# 6x2x2 vivarium background project



## Becky Wheeler (Jun 15, 2006)

Hiya peeps!

I'm currently working on my 6x2x2 viv for my Boa Pandora. Here's a recap of the other background i've done in the past:

http://www.reptileforums.co.uk/forums/habitat/421401-alchemy-viv-project.html

http://www.reptileforums.co.uk/forums/habitat/415620-another-skully-background-anyone.html

http://www.reptileforums.co.uk/forums/habitat/384239-pimp-my-viv-making-rock.html

http://www.reptileforums.co.uk/forums/habitat/234113-making-vivarium-rock-background-5.html

Right back to the main topic! I started last week on this 6x2x2 vivarium background for Pandora. Now she's not at adult size yet but growing fast!. 

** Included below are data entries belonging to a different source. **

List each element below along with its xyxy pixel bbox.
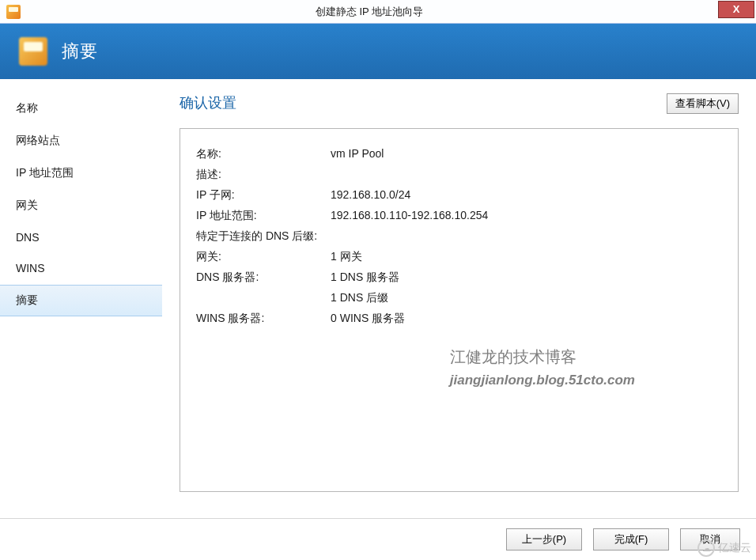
summary-row: WINS 服务器:0 WINS 服务器 — [196, 308, 722, 328]
summary-label: 名称: — [196, 143, 331, 164]
sidebar-item-dns[interactable]: DNS — [0, 223, 162, 252]
summary-value: 1 DNS 服务器 — [331, 267, 722, 287]
main-area: 名称 网络站点 IP 地址范围 网关 DNS WINS 摘要 确认设置 查看脚本… — [0, 79, 756, 518]
sidebar-item-gateway[interactable]: 网关 — [0, 191, 162, 221]
watermark-line2: jiangjianlong.blog.51cto.com — [450, 373, 635, 388]
summary-label: IP 子网: — [196, 184, 331, 205]
content-heading: 确认设置 — [180, 93, 739, 112]
settings-summary-box: 名称:vm IP Pool 描述: IP 子网:192.168.10.0/24 … — [180, 128, 739, 492]
summary-row: 网关:1 网关 — [196, 246, 722, 267]
summary-label: WINS 服务器: — [196, 308, 331, 328]
banner-title: 摘要 — [62, 40, 98, 63]
summary-value: vm IP Pool — [331, 143, 722, 164]
content-area: 确认设置 查看脚本(V) 名称:vm IP Pool 描述: IP 子网:192… — [162, 79, 756, 518]
finish-button[interactable]: 完成(F) — [593, 528, 669, 551]
summary-row: IP 子网:192.168.10.0/24 — [196, 184, 722, 205]
wizard-banner: 摘要 — [0, 24, 756, 79]
summary-row: 特定于连接的 DNS 后缀: — [196, 225, 722, 246]
summary-value: 1 DNS 后缀 — [331, 287, 722, 308]
summary-label: 描述: — [196, 164, 331, 184]
close-button[interactable]: X — [718, 1, 754, 18]
window-title: 创建静态 IP 地址池向导 — [21, 5, 718, 19]
summary-label: 网关: — [196, 246, 331, 267]
summary-label: DNS 服务器: — [196, 267, 331, 287]
corner-brand-text: 亿速云 — [718, 541, 751, 555]
previous-button[interactable]: 上一步(P) — [506, 528, 582, 551]
title-bar: 创建静态 IP 地址池向导 X — [0, 0, 756, 24]
summary-row: IP 地址范围:192.168.10.110-192.168.10.254 — [196, 205, 722, 225]
sidebar-item-network-site[interactable]: 网络站点 — [0, 126, 162, 157]
summary-value: 1 网关 — [331, 246, 722, 267]
summary-row: 名称:vm IP Pool — [196, 143, 722, 164]
summary-value: 192.168.10.0/24 — [331, 184, 722, 205]
summary-label: 特定于连接的 DNS 后缀: — [196, 225, 331, 246]
watermark-line1: 江健龙的技术博客 — [450, 346, 635, 368]
summary-value — [331, 225, 722, 246]
summary-value — [331, 164, 722, 184]
wizard-footer: 上一步(P) 完成(F) 取消 — [0, 518, 756, 559]
summary-value: 192.168.10.110-192.168.10.254 — [331, 205, 722, 225]
wizard-icon — [19, 37, 47, 66]
watermark: 江健龙的技术博客 jiangjianlong.blog.51cto.com — [450, 346, 635, 388]
sidebar-item-name[interactable]: 名称 — [0, 93, 162, 124]
view-script-button[interactable]: 查看脚本(V) — [667, 93, 739, 114]
summary-row: 1 DNS 后缀 — [196, 287, 722, 308]
summary-label: IP 地址范围: — [196, 205, 331, 225]
wizard-sidebar: 名称 网络站点 IP 地址范围 网关 DNS WINS 摘要 — [0, 79, 162, 518]
app-icon — [6, 5, 21, 19]
cloud-icon: ☁ — [697, 539, 715, 557]
summary-label — [196, 287, 331, 308]
sidebar-item-wins[interactable]: WINS — [0, 254, 162, 283]
sidebar-item-ip-range[interactable]: IP 地址范围 — [0, 158, 162, 189]
sidebar-item-summary[interactable]: 摘要 — [0, 285, 162, 316]
corner-brand: ☁ 亿速云 — [697, 539, 751, 557]
summary-value: 0 WINS 服务器 — [331, 308, 722, 328]
summary-row: 描述: — [196, 164, 722, 184]
summary-row: DNS 服务器:1 DNS 服务器 — [196, 267, 722, 287]
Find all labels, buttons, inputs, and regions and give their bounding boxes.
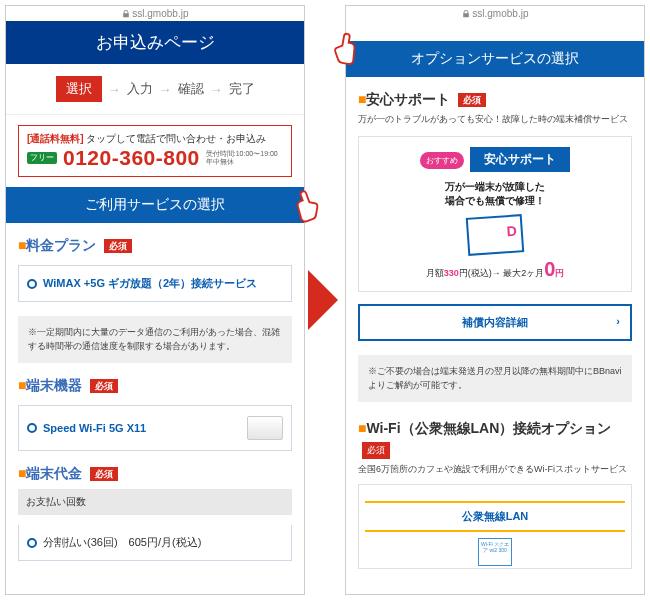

Unfortunately This is nothing exciting and a bit plain but I could not do a lot with this viv as Pandora is going to need loads of floor space once fully grown.

Started off by placing sheets of poly on the back, sides and floor. The started cutting shapes out and sticking these down with a transparent silicone. A few hours later I added the 1st layer of grout.










And then a 2nd layer

















And then a 3rd and final.

















Now on this side I have made a ramp and have the perfect sized container as a bath!









Once dried out I then got down to the painting! I started off with a dark grey (2 coats) and then moved onto a lighter grey using the dry brushing technique and then used a white ontop and again using the dry brushing technique.

Once all finished I used a couple of coats of varnish and this is the end result The viv looks a bit white cos the varnish is still wet and dries transparent. All I need to do now is decorate it with some plants, subtrate and branches. And then get the temps right before Pandora moves in and of course I need to buy a light guard! Very important!.


























More pics to follow once it's all finally finished.


----------



## Becky Wheeler (Jun 15, 2006)

YouTube - Pandora's new 6x2x2 custom vivarium

This is the finished result! Needs more plants though.


----------



## Carlos (Jul 28, 2009)

did yuu poly the floor b4 groutin ???


----------



## LIZARD (Oct 31, 2007)

i like it! Yea it would look better with more plants but its still cool:2thumb:


----------



## Pendragon (Dec 8, 2008)

Needs a skull or two :whistling2:

Looking good : victory:

Jay


----------



## Becky Wheeler (Jun 15, 2006)

Carlos said:


> did yuu poly the floor b4 groutin ???


Hiya yes I put down poly sheets before I grouted and then while the grout was still wet I went over it with a little water to smooth it out.

I did'nt want to over do it on this viv cos later on Pandora is gonna need all the room she can get and for a 14 month old boa she is a big girl already measuring at just over 4 and a half foot.


----------



## lee birtles (Jan 30, 2011)

*hi*

hi i have been looking for instructions on how to do this myself, this is the best so far, all i need to know now is what paint should i use and what varnish as i dont want to poison my beardie by using something harmfull, also need the time and artistic infulance but im sure that will come, if you could help in anyway that would be great, cheers Lee


----------



## Becky Wheeler (Jun 15, 2006)

Hi Lee,

Any water based paint will do mate and I use polyvine varnish but that's my prefence.

I also have a youtube channel that should help you out.

YouTube - Beckywheeler's Channel


----------



## snowgoose (May 5, 2009)

Looks nice Becky,

Just wondering what happens to the back of the poly' ?

Does that just get siliconed to the back with a bead going along the top to ensure it's waterproof or grouted and slotted into place or just left?


----------